With an approximate length of 300 m and a width of 80 meters, Lugu Lake (Tasik Lugu) lacks a formal name and oversight body. Salim Adi, the ketua kampung of Katimahar and Lugu, claims that the lake developed organically after the area was dug out for RPN Kampong Lugu, which had been inhabited for a number of years prior to the lake's discovery. Thought to be man-made, the lake organically filled with water and gained notoriety for having exceptionally pure water—a feature uncommon among comparable borrow pits constructed during major building projects. Early in 2016, Ronin Lim's free dive film, which featured the lake's crystal-clear waters and tiny fauna, became viral on YouTube, receiving over 6,000 views. This helped the lake become more well known.

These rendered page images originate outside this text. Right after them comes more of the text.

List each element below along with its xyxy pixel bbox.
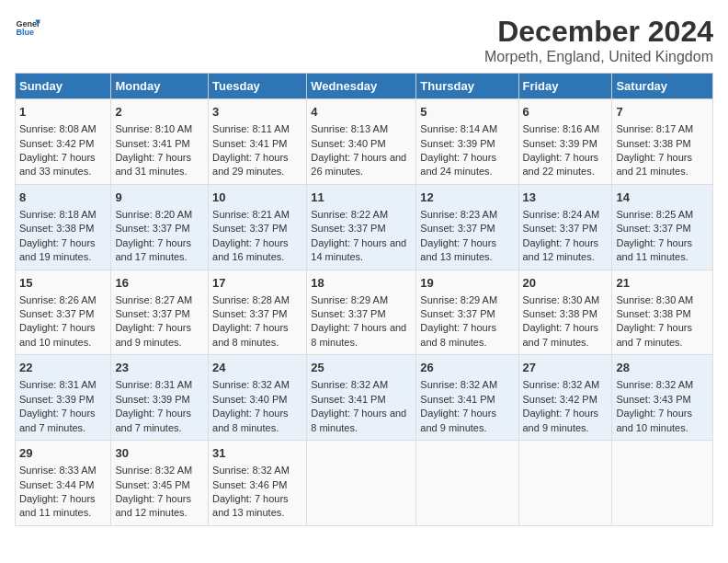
calendar-cell: 21Sunrise: 8:30 AMSunset: 3:38 PMDayligh… — [612, 270, 713, 355]
calendar-cell: 24Sunrise: 8:32 AMSunset: 3:40 PMDayligh… — [209, 355, 307, 441]
day-number: 6 — [523, 104, 609, 121]
calendar-cell: 4Sunrise: 8:13 AMSunset: 3:40 PMDaylight… — [307, 99, 416, 185]
sunrise-text: Sunrise: 8:32 AM — [212, 465, 290, 476]
sunset-text: Sunset: 3:44 PM — [19, 479, 94, 490]
sunset-text: Sunset: 3:41 PM — [311, 394, 385, 405]
daylight-text: Daylight: 7 hours and 31 minutes. — [115, 152, 191, 177]
sunset-text: Sunset: 3:37 PM — [420, 308, 495, 319]
day-number: 14 — [616, 190, 709, 206]
day-number: 19 — [420, 275, 514, 292]
title-block: December 2024 Morpeth, England, United K… — [484, 15, 713, 65]
week-row-1: 1Sunrise: 8:08 AMSunset: 3:42 PMDaylight… — [16, 99, 713, 185]
sunset-text: Sunset: 3:37 PM — [616, 223, 690, 234]
sunrise-text: Sunrise: 8:17 AM — [616, 123, 693, 134]
daylight-text: Daylight: 7 hours and 7 minutes. — [523, 322, 599, 347]
sunrise-text: Sunrise: 8:18 AM — [19, 209, 97, 220]
day-number: 30 — [115, 445, 204, 462]
subtitle: Morpeth, England, United Kingdom — [484, 49, 713, 65]
sunrise-text: Sunrise: 8:32 AM — [523, 379, 600, 390]
sunrise-text: Sunrise: 8:32 AM — [212, 379, 290, 390]
sunset-text: Sunset: 3:42 PM — [19, 138, 94, 149]
daylight-text: Daylight: 7 hours and 9 minutes. — [115, 322, 191, 347]
calendar-cell — [416, 441, 518, 526]
day-number: 3 — [212, 104, 302, 121]
main-title: December 2024 — [484, 15, 713, 49]
sunset-text: Sunset: 3:37 PM — [19, 308, 94, 319]
daylight-text: Daylight: 7 hours and 21 minutes. — [616, 152, 692, 177]
sunset-text: Sunset: 3:41 PM — [212, 138, 287, 149]
sunrise-text: Sunrise: 8:32 AM — [420, 379, 497, 390]
calendar-cell: 20Sunrise: 8:30 AMSunset: 3:38 PMDayligh… — [518, 270, 612, 355]
daylight-text: Daylight: 7 hours and 12 minutes. — [523, 237, 599, 262]
sunrise-text: Sunrise: 8:22 AM — [311, 209, 388, 220]
sunrise-text: Sunrise: 8:29 AM — [311, 294, 388, 305]
sunrise-text: Sunrise: 8:33 AM — [19, 465, 97, 476]
calendar-cell: 9Sunrise: 8:20 AMSunset: 3:37 PMDaylight… — [111, 184, 209, 270]
sunrise-text: Sunrise: 8:21 AM — [212, 209, 290, 220]
day-number: 27 — [523, 360, 609, 376]
header-row: SundayMondayTuesdayWednesdayThursdayFrid… — [16, 74, 713, 99]
day-number: 11 — [311, 190, 412, 206]
day-number: 15 — [19, 275, 107, 292]
calendar-cell: 26Sunrise: 8:32 AMSunset: 3:41 PMDayligh… — [416, 355, 518, 441]
sunrise-text: Sunrise: 8:23 AM — [420, 209, 497, 220]
day-number: 12 — [420, 190, 514, 206]
week-row-2: 8Sunrise: 8:18 AMSunset: 3:38 PMDaylight… — [16, 184, 713, 270]
day-number: 22 — [19, 360, 107, 376]
day-number: 1 — [19, 104, 107, 121]
column-header-friday: Friday — [518, 74, 612, 99]
sunset-text: Sunset: 3:40 PM — [311, 138, 385, 149]
daylight-text: Daylight: 7 hours and 17 minutes. — [115, 237, 191, 262]
sunrise-text: Sunrise: 8:31 AM — [115, 379, 192, 390]
calendar-cell: 2Sunrise: 8:10 AMSunset: 3:41 PMDaylight… — [111, 99, 209, 185]
sunset-text: Sunset: 3:40 PM — [212, 394, 287, 405]
daylight-text: Daylight: 7 hours and 8 minutes. — [311, 408, 406, 432]
week-row-4: 22Sunrise: 8:31 AMSunset: 3:39 PMDayligh… — [16, 355, 713, 441]
sunset-text: Sunset: 3:39 PM — [420, 138, 495, 149]
sunset-text: Sunset: 3:38 PM — [19, 223, 94, 234]
sunset-text: Sunset: 3:37 PM — [212, 223, 287, 234]
sunrise-text: Sunrise: 8:32 AM — [115, 465, 192, 476]
calendar-cell: 11Sunrise: 8:22 AMSunset: 3:37 PMDayligh… — [307, 184, 416, 270]
sunset-text: Sunset: 3:37 PM — [311, 223, 385, 234]
sunrise-text: Sunrise: 8:32 AM — [311, 379, 388, 390]
sunset-text: Sunset: 3:45 PM — [115, 479, 189, 490]
calendar-cell: 22Sunrise: 8:31 AMSunset: 3:39 PMDayligh… — [16, 355, 111, 441]
sunset-text: Sunset: 3:38 PM — [523, 308, 597, 319]
sunrise-text: Sunrise: 8:24 AM — [523, 209, 600, 220]
calendar-cell: 18Sunrise: 8:29 AMSunset: 3:37 PMDayligh… — [307, 270, 416, 355]
sunset-text: Sunset: 3:37 PM — [523, 223, 597, 234]
day-number: 2 — [115, 104, 204, 121]
logo: General Blue — [15, 15, 40, 40]
calendar-cell: 1Sunrise: 8:08 AMSunset: 3:42 PMDaylight… — [16, 99, 111, 185]
sunset-text: Sunset: 3:41 PM — [115, 138, 189, 149]
sunrise-text: Sunrise: 8:26 AM — [19, 294, 97, 305]
daylight-text: Daylight: 7 hours and 24 minutes. — [420, 152, 496, 177]
day-number: 9 — [115, 190, 204, 206]
page-header: General Blue December 2024 Morpeth, Engl… — [15, 15, 713, 65]
column-header-thursday: Thursday — [416, 74, 518, 99]
sunset-text: Sunset: 3:37 PM — [311, 308, 385, 319]
sunrise-text: Sunrise: 8:14 AM — [420, 123, 497, 134]
column-header-sunday: Sunday — [16, 74, 111, 99]
day-number: 16 — [115, 275, 204, 292]
sunrise-text: Sunrise: 8:10 AM — [115, 123, 192, 134]
calendar-cell: 27Sunrise: 8:32 AMSunset: 3:42 PMDayligh… — [518, 355, 612, 441]
sunrise-text: Sunrise: 8:16 AM — [523, 123, 600, 134]
week-row-5: 29Sunrise: 8:33 AMSunset: 3:44 PMDayligh… — [16, 441, 713, 526]
daylight-text: Daylight: 7 hours and 9 minutes. — [420, 408, 496, 432]
day-number: 10 — [212, 190, 302, 206]
sunrise-text: Sunrise: 8:31 AM — [19, 379, 97, 390]
sunset-text: Sunset: 3:37 PM — [115, 308, 189, 319]
daylight-text: Daylight: 7 hours and 8 minutes. — [420, 322, 496, 347]
calendar-cell — [307, 441, 416, 526]
sunrise-text: Sunrise: 8:29 AM — [420, 294, 497, 305]
daylight-text: Daylight: 7 hours and 9 minutes. — [523, 408, 599, 432]
sunset-text: Sunset: 3:37 PM — [212, 308, 287, 319]
sunset-text: Sunset: 3:38 PM — [616, 138, 690, 149]
day-number: 13 — [523, 190, 609, 206]
daylight-text: Daylight: 7 hours and 7 minutes. — [115, 408, 191, 432]
calendar-cell: 8Sunrise: 8:18 AMSunset: 3:38 PMDaylight… — [16, 184, 111, 270]
daylight-text: Daylight: 7 hours and 8 minutes. — [311, 322, 406, 347]
calendar-cell: 19Sunrise: 8:29 AMSunset: 3:37 PMDayligh… — [416, 270, 518, 355]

An explanation of the lake's formation by Haji Safar bin Abdul Rahim @ Durahim, a former ketua kampung and original inhabitant, came from the blockage of Sungai Tampangan's downstream waters during road building for home development. Before, the region was a low, level area with a small pond where the residents played and took baths. The lake was formed over time by the stagnant water and is now home to a variety of fish species and is a well-liked tourist destination. The lake is regularly used by tourists for leisure pursuits including kayaking, swimming, and watersports. On weekends, people visit the lake because of its tranquil ambience and stunning blue-green appearance, and local vendors frequently set up shop nearby to serve tourists.